Required action → Among the records below, find each line that includes the string "etaper" and copy it.

Provided information →
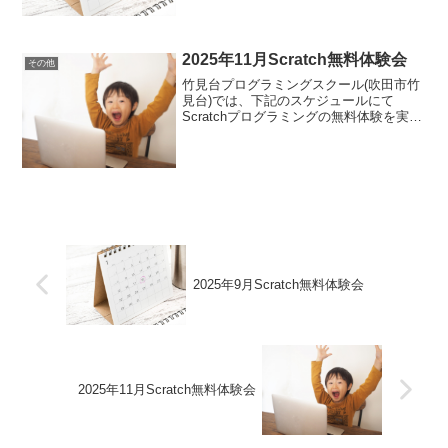
みたい方、プログラミングに興味のある
方ぜひ、お気軽にご参加ください。日
時 10月20日(...
2025年11月Scratch無料体験会
その他
竹見台プログラミングスクール(吹田市竹
見台)では、下記のスケジュールにて
Scratchプログラミングの無料体験を実施
いたします。また、プログラミングを体
験してみたい方、JavaScriptやPythonに
興味のある方もぜひ、お気軽にご参加
く...
2025年9月Scratch無料体験会
2025年11月Scratch無料体験会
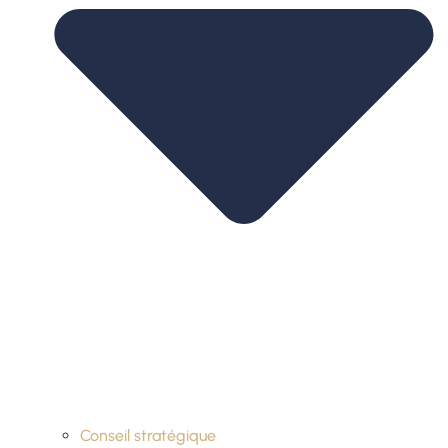
Conseil stratégique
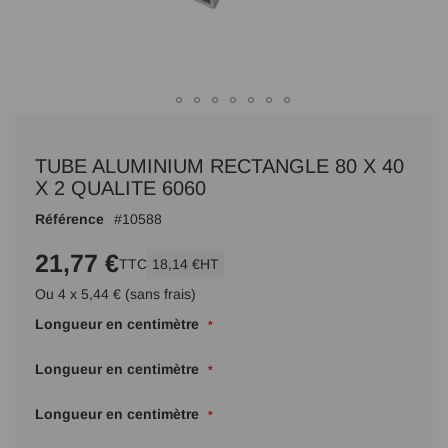
Passer
au
TUBE ALUMINIUM RECTANGLE 80 X 40
début
de
X 2 QUALITE 6060
la
Référence
10588
Galerie
d’images
21,77 €
TTC
18,14 €
HT
Ou 4 x 5,44 € (sans frais)
Longueur en centimètre
Longueur en centimètre
Longueur en centimètre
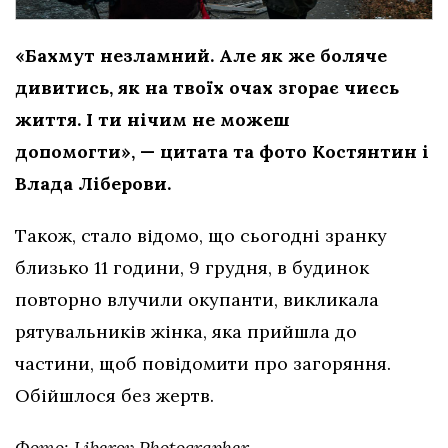
«Бахмут незламний. Але як же боляче
дивитись, як на твоїх очах згорає чиєсь
життя. І ти нічим не можеш
допомогти», — цитата та фото Костянтин і
Влада Ліберови.
Також, стало відомо, що сьогодні зранку
близько 11 години, 9 грудня, в будинок
повторно влучили окупанти, викликала
рятувальників жінка, яка прийшла до
частини, щоб повідомити про загоряння.
Обійшлося без жертв.
Фото: Liberov Photographer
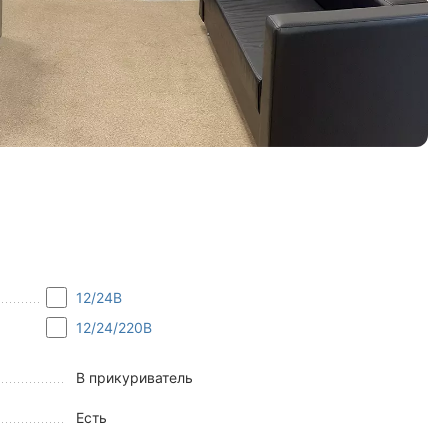
12/24В
12/24/220В
В прикуриватель
Есть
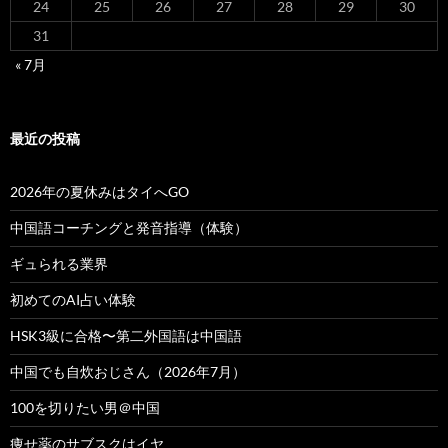
24
25
26
27
28
29
30
31
« 7月
最近の投稿
2026年の夏休みはタイへGO
中国語コーチングと発音指導（体験）
ギュられる業界
初めてのAI占い体験
HSK3級に合格〜第二外国語は中国語
中国でも自炊おじさん（2026年7月）
100を切りたい男＠中国
痩せ薬のサブスクはイヤ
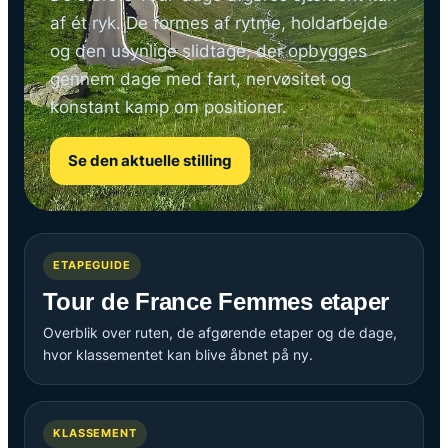
af ét ryk. De formes af rytme, holdarbejde
og den usynlige slidtage, der opbygges
gennem dage med fart, nervøsitet og
konstant kamp om positioner.
Se den aktuelle stilling
ETAPEGUIDE
Tour de France Femmes etaper
Overblik over ruten, de afgørende etaper og de dage,
hvor klassementet kan blive åbnet på ny.
KLASSEMENT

Result of this exercise →
Tour de France Femmes etaper
Overblik over ruten, de afgørende etaper og de dage,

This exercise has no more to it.